Data extracted from a collection
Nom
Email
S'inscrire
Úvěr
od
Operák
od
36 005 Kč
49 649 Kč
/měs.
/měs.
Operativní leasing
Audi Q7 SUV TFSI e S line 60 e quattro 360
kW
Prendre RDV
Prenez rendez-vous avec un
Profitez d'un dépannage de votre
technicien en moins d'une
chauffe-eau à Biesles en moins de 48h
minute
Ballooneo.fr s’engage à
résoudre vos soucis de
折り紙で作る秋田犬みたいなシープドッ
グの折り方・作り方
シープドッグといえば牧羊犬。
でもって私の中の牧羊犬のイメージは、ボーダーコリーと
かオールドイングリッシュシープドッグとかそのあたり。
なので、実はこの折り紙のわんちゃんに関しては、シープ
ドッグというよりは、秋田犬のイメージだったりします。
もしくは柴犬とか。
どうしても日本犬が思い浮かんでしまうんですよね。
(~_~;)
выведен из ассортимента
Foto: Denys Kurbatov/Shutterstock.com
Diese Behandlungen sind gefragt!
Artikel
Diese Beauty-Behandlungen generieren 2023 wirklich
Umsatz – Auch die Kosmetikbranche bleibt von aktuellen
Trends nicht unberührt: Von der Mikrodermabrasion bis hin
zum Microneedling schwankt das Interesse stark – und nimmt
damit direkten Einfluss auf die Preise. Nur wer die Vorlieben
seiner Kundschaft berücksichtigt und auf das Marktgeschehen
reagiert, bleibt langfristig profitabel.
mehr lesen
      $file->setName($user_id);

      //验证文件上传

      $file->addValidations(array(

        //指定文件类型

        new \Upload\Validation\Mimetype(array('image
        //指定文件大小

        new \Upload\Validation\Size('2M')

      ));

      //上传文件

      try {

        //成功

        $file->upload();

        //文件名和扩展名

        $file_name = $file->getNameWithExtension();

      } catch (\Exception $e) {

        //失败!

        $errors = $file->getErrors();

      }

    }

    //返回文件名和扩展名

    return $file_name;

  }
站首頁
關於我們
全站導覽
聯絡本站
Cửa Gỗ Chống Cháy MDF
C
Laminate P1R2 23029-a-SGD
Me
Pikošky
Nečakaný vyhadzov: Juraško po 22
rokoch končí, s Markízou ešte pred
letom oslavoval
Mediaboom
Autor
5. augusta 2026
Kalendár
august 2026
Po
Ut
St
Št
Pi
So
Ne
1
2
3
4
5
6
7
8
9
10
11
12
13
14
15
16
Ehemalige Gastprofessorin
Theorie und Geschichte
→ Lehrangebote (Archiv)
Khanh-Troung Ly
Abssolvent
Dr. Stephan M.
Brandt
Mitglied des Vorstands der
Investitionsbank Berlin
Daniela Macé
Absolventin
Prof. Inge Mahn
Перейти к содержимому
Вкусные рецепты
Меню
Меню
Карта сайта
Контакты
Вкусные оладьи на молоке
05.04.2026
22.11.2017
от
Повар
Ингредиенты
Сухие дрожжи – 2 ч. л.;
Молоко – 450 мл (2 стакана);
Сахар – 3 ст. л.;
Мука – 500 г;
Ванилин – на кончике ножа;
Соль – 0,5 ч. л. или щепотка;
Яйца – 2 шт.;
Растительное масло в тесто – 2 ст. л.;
...
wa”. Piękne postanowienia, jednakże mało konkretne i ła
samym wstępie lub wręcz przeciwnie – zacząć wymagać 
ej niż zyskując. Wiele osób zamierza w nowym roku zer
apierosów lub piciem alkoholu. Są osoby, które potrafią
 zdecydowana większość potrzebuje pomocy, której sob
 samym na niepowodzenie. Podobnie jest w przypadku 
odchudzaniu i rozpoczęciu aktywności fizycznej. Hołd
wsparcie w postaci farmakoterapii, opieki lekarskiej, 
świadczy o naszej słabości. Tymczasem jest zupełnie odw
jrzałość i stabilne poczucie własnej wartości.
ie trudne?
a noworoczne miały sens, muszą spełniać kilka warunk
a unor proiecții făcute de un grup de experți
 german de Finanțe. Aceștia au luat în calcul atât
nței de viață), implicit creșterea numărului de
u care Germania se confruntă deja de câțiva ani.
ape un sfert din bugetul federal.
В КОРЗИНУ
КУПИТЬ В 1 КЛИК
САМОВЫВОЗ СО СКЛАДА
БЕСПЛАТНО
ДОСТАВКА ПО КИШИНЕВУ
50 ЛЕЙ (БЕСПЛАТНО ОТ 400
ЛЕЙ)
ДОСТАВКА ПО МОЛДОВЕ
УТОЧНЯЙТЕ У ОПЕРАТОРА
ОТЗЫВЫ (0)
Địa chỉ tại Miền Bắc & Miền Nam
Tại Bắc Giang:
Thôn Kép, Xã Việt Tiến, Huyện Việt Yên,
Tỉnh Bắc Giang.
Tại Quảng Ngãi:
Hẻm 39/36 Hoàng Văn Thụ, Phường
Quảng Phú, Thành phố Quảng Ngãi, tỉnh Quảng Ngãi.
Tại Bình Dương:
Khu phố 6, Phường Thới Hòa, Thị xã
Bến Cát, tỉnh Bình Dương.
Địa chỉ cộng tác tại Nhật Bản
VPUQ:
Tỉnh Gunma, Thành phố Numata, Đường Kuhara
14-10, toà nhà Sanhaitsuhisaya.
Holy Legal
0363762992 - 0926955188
---
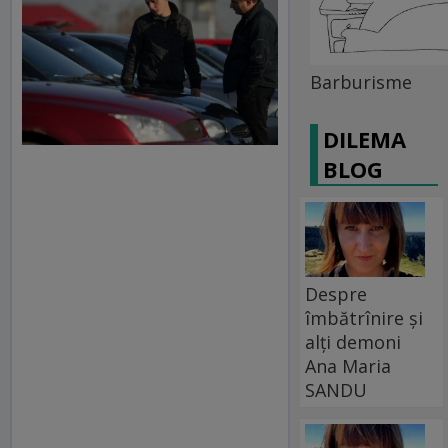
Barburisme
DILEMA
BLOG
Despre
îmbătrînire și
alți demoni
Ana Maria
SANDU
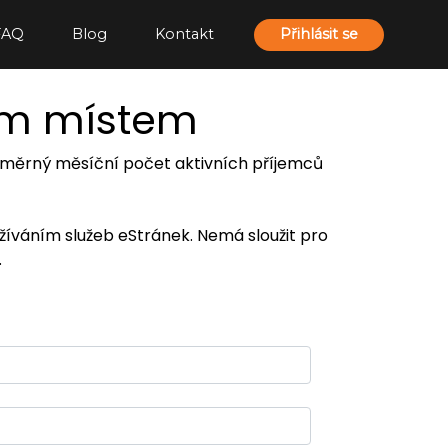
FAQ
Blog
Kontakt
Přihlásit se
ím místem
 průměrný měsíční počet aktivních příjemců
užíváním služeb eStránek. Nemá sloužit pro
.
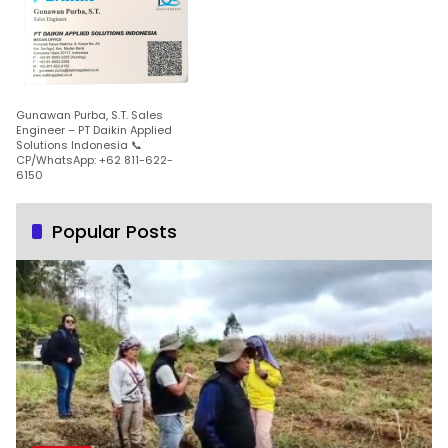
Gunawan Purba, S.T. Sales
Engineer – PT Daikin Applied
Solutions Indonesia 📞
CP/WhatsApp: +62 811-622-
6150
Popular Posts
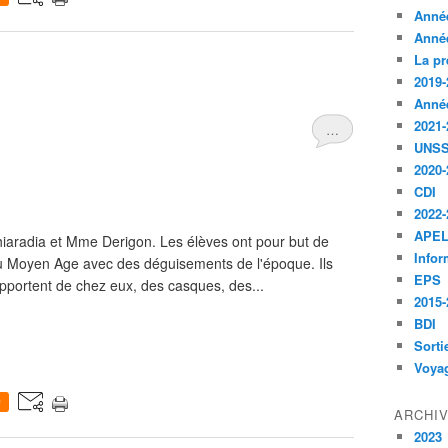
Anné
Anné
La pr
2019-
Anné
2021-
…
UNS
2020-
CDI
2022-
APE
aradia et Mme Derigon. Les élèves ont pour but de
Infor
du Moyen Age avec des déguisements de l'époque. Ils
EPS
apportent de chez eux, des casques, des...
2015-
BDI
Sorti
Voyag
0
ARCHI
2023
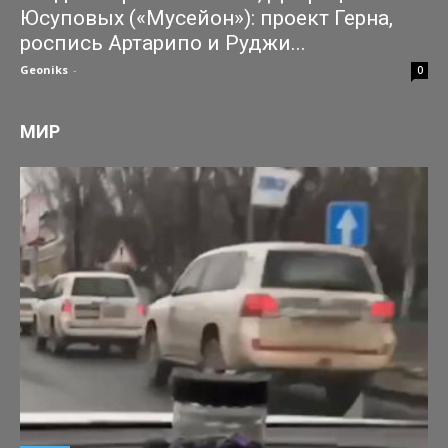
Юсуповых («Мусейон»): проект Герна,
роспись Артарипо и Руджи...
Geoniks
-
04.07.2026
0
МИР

WHAT THIS TASK INVOLVES> Scan the data, and report each line that uses the word "Bình".

EXERCISE SOLUTION>
Tại Bình Dương:
Bến Cát, tỉnh Bình Dương.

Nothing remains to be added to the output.